### [Recorded data]
==================================================

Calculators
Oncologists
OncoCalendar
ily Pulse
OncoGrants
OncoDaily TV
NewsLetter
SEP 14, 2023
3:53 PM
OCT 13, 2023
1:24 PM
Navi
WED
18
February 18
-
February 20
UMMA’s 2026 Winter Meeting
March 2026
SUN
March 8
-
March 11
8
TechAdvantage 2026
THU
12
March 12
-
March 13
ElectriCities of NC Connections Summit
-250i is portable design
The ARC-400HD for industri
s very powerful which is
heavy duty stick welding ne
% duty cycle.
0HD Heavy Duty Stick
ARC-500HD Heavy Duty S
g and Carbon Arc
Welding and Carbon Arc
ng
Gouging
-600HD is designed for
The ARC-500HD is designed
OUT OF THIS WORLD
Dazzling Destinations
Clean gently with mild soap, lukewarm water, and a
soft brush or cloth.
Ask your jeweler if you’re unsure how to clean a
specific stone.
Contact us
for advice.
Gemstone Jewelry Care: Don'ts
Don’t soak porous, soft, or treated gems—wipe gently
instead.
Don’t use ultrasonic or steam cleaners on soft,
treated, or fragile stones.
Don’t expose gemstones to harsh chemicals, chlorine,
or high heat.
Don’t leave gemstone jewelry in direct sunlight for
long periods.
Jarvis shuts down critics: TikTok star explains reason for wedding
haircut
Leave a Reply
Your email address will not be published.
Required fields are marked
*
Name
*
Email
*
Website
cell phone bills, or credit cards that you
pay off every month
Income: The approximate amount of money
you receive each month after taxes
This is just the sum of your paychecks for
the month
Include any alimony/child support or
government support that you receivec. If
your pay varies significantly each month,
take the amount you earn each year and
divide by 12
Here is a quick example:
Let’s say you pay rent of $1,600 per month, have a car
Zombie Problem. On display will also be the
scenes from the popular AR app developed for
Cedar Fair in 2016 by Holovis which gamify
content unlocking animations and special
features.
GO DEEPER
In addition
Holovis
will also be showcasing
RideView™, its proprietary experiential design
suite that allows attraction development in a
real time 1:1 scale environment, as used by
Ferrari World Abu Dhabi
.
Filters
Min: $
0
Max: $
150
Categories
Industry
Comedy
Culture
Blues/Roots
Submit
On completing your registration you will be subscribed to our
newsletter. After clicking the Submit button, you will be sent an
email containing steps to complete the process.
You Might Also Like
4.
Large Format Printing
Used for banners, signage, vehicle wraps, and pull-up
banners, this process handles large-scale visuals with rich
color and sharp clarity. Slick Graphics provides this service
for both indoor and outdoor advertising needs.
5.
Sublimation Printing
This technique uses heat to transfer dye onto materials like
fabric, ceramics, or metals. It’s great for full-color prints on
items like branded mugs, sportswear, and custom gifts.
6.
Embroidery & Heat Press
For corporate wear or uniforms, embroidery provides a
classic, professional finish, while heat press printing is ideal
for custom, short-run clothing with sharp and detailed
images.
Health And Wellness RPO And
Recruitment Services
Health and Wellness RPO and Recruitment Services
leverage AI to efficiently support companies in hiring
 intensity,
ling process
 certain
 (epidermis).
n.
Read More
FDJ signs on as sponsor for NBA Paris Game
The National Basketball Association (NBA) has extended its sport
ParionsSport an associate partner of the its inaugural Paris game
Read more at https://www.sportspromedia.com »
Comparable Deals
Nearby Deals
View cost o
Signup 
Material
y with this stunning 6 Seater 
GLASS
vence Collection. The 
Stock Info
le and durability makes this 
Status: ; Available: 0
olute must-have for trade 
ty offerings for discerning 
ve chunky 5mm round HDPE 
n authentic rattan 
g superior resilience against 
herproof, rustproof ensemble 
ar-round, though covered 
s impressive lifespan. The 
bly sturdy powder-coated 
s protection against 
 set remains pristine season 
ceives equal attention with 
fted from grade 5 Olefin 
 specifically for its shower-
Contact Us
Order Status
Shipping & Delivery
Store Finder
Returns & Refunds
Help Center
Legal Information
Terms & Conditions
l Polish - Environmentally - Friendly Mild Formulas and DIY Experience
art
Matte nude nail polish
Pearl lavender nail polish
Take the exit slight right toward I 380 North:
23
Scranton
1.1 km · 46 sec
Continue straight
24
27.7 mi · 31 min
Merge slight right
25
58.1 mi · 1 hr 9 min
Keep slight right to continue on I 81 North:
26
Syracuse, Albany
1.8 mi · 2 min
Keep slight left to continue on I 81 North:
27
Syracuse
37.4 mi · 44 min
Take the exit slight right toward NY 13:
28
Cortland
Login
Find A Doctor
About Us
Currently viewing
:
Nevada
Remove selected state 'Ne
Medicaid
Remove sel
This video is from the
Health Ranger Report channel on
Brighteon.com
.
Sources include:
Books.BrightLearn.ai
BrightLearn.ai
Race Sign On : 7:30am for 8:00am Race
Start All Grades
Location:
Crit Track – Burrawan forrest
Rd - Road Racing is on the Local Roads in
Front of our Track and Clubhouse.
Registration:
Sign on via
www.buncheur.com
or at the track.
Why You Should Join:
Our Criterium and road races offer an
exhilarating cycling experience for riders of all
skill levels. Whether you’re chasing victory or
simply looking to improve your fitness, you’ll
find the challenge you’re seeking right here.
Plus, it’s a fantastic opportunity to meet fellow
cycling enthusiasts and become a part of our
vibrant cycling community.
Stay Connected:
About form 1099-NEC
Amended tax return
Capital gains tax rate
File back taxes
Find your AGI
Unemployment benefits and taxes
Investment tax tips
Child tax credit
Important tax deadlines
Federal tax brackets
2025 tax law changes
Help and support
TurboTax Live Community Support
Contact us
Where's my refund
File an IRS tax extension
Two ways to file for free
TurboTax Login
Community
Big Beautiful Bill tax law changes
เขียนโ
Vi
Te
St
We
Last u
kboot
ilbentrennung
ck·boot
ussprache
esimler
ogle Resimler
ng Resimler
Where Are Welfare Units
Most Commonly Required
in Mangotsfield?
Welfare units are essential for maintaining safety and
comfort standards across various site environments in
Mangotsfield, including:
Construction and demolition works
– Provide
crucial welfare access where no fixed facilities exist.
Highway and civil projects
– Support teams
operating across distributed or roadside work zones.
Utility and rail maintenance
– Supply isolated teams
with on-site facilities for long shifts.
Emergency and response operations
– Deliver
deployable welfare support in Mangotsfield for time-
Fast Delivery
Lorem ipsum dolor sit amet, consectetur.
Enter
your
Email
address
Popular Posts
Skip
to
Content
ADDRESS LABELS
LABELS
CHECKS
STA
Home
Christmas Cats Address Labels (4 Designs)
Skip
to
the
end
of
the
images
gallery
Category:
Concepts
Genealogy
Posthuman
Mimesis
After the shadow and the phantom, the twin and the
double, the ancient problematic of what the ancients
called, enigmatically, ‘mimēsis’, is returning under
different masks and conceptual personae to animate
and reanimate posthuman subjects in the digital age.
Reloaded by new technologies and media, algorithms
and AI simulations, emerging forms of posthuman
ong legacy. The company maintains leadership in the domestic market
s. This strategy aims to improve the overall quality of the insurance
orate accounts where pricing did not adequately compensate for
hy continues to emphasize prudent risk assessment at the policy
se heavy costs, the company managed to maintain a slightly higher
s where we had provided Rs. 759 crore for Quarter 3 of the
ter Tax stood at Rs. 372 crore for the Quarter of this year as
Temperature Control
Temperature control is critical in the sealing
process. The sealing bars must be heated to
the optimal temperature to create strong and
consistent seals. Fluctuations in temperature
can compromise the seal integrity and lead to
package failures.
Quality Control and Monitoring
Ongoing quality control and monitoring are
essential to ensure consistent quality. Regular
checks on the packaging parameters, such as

==================================================

All of the records above are to be printed again exactly as they appear.

Calculators
Oncologists
OncoCalendar
ily Pulse
OncoGrants
OncoDaily TV
NewsLetter
SEP 14, 2023
3:53 PM
OCT 13, 2023
1:24 PM
Navi
WED
18
February 18
-
February 20
UMMA’s 2026 Winter Meeting
March 2026
SUN
March 8
-
March 11
8
TechAdvantage 2026
THU
12
March 12
-
March 13
ElectriCities of NC Connections Summit
-250i is portable design
The ARC-400HD for industri
s very powerful which is
heavy duty stick welding ne
% duty cycle.
0HD Heavy Duty Stick
ARC-500HD Heavy Duty S
g and Carbon Arc
Welding and Carbon Arc
ng
Gouging
-600HD is designed for
The ARC-500HD is designed
OUT OF THIS WORLD
Dazzling Destinations
Clean gently with mild soap, lukewarm water, and a
soft brush or cloth.
Ask your jeweler if you’re unsure how to clean a
specific stone.
Contact us
for advice.
Gemstone Jewelry Care: Don'ts
Don’t soak porous, soft, or treated gems—wipe gently
instead.
Don’t use ultrasonic or steam cleaners on soft,
treated, or fragile stones.
Don’t expose gemstones to harsh chemicals, chlorine,
or high heat.
Don’t leave gemstone jewelry in direct sunlight for
long periods.
Jarvis shuts down critics: TikTok star explains reason for wedding
haircut
Leave a Reply
Your email address will not be published.
Required fields are marked
*
Name
*
Email
*
Website
cell phone bills, or credit cards that you
pay off every month
Income: The approximate amount of money
you receive each month after taxes
This is just the sum of your paychecks for
the month
Include any alimony/child support or
government support that you receivec. If
your pay varies significantly each month,
take the amount you earn each year and
divide by 12
Here is a quick example:
Let’s say you pay rent of $1,600 per month, have a car
Zombie Problem. On display will also be the
scenes from the popular AR app developed for
Cedar Fair in 2016 by Holovis which gamify
content unlocking animations and special
features.
GO DEEPER
In addition
Holovis
will also be showcasing
RideView™, its proprietary experiential design
suite that allows attraction development in a
real time 1:1 scale environment, as used by
Ferrari World Abu Dhabi
.
Filters
Min: $
0
Max: $
150
Categories
Industry
Comedy
Culture
Blues/Roots
Submit
On completing your registration you will be subscribed to our
newsletter. After clicking the Submit button, you will be sent an
email containing steps to complete the process.
You Might Also Like
4.
Large Format Printing
Used for banners, signage, vehicle wraps, and pull-up
banners, this process handles large-scale visuals with rich
color and sharp clarity. Slick Graphics provides this service
for both indoor and outdoor advertising needs.
5.
Sublimation Printing
This technique uses heat to transfer dye onto materials like
fabric, ceramics, or metals. It’s great for full-color prints on
items like branded mugs, sportswear, and custom gifts.
6.
Embroidery & Heat Press
For corporate wear or uniforms, embroidery provides a
classic, professional finish, while heat press printing is ideal
for custom, short-run clothing with sharp and detailed
images.
Health And Wellness RPO And
Recruitment Services
Health and Wellness RPO and Recruitment Services
leverage AI to efficiently support companies in hiring
 intensity,
ling process
 certain
 (epidermis).
n.
Read More
FDJ signs on as sponsor for NBA Paris Game
The National Basketball Association (NBA) has extended its sport
ParionsSport an associate partner of the its inaugural Paris game
Read more at https://www.sportspromedia.com »
Comparable Deals
Nearby Deals
View cost o
Signup 
Material
y with this stunning 6 Seater 
GLASS
vence Collection. The 
Stock Info
le and durability makes this 
Status: ; Available: 0
olute must-have for trade 
ty offerings for discerning 
ve chunky 5mm round HDPE 
n authentic rattan 
g superior resilience against 
herproof, rustproof ensemble 
ar-round, though covered 
s impressive lifespan. The 
bly sturdy powder-coated 
s protection against 
 set remains pristine season 
ceives equal attention with 
fted from grade 5 Olefin 
 specifically for its shower-
Contact Us
Order Status
Shipping & Delivery
Store Finder
Returns & Refunds
Help Center
Legal Information
Terms & Conditions
l Polish - Environmentally - Friendly Mild Formulas and DIY Experience
art
Matte nude nail polish
Pearl lavender nail polish
Take the exit slight right toward I 380 North:
23
Scranton
1.1 km · 46 sec
Continue straight
24
27.7 mi · 31 min
Merge slight right
25
58.1 mi · 1 hr 9 min
Keep slight right to continue on I 81 North:
26
Syracuse, Albany
1.8 mi · 2 min
Keep slight left to continue on I 81 North:
27
Syracuse
37.4 mi · 44 min
Take the exit slight right toward NY 13:
28
Cortland
Login
Find A Doctor
About Us
Currently viewing
:
Nevada
Remove selected state 'Ne
Medicaid
Remove sel
This video is from the
Health Ranger Report channel on
Brighteon.com
.
Sources include:
Books.BrightLearn.ai
BrightLearn.ai
Race Sign On : 7:30am for 8:00am Race
Start All Grades
Location:
Crit Track – Burrawan forrest
Rd - Road Racing is on the Local Roads in
Front of our Track and Clubhouse.
Registration:
Sign on via
www.buncheur.com
or at the track.
Why You Should Join:
Our Criterium and road races offer an
exhilarating cycling experience for riders of all
skill levels. Whether you’re chasing victory or
simply looking to improve your fitness, you’ll
find the challenge you’re seeking right here.
Plus, it’s a fantastic opportunity to meet fellow
cycling enthusiasts and become a part of our
vibrant cycling community.
Stay Connected:
About form 1099-NEC
Amended tax return
Capital gains tax rate
File back taxes
Find your AGI
Unemployment benefits and taxes
Investment tax tips
Child tax credit
Important tax deadlines
Federal tax brackets
2025 tax law changes
Help and support
TurboTax Live Community Support
Contact us
Where's my refund
File an IRS tax extension
Two ways to file for free
TurboTax Login
Community
Big Beautiful Bill tax law changes
เขียนโ
Vi
Te
St
We
Last u
kboot
ilbentrennung
ck·boot
ussprache
esimler
ogle Resimler
ng Resimler
Where Are Welfare Units
Most Commonly Required
in Mangotsfield?
Welfare units are essential for maintaining safety and
comfort standards across various site environments in
Mangotsfield, including:
Construction and demolition works
– Provide
crucial welfare access where no fixed facilities exist.
Highway and civil projects
– Support teams
operating across distributed or roadside work zones.
Utility and rail maintenance
– Supply isolated teams
with on-site facilities for long shifts.
Emergency and response operations
– Deliver
deployable welfare support in Mangotsfield for time-
Fast Delivery
Lorem ipsum dolor sit amet, consectetur.
Enter
your
Email
address
Popular Posts
Skip
to
Content
ADDRESS LABELS
LABELS
CHECKS
STA
Home
Christmas Cats Address Labels (4 Designs)
Skip
to
the
end
of
the
images
gallery
Category:
Concepts
Genealogy
Posthuman
Mimesis
After the shadow and the phantom, the twin and the
double, the ancient problematic of what the ancients
called, enigmatically, ‘mimēsis’, is returning under
different masks and conceptual personae to animate
and reanimate posthuman subjects in the digital age.
Reloaded by new technologies and media, algorithms
and AI simulations, emerging forms of posthuman
ong legacy. The company maintains leadership in the domestic market
s. This strategy aims to improve the overall quality of the insurance
orate accounts where pricing did not adequately compensate for
hy continues to emphasize prudent risk assessment at the policy
se heavy costs, the company managed to maintain a slightly higher
s where we had provided Rs. 759 crore for Quarter 3 of the
ter Tax stood at Rs. 372 crore for the Quarter of this year as
Temperature Control
Temperature control is critical in the sealing
process. The sealing bars must be heated to
the optimal temperature to create strong and
consistent seals. Fluctuations in temperature
can compromise the seal integrity and lead to
package failures.
Quality Control and Monitoring
Ongoing quality control and monitoring are
essential to ensure consistent quality. Regular
checks on the packaging parameters, such as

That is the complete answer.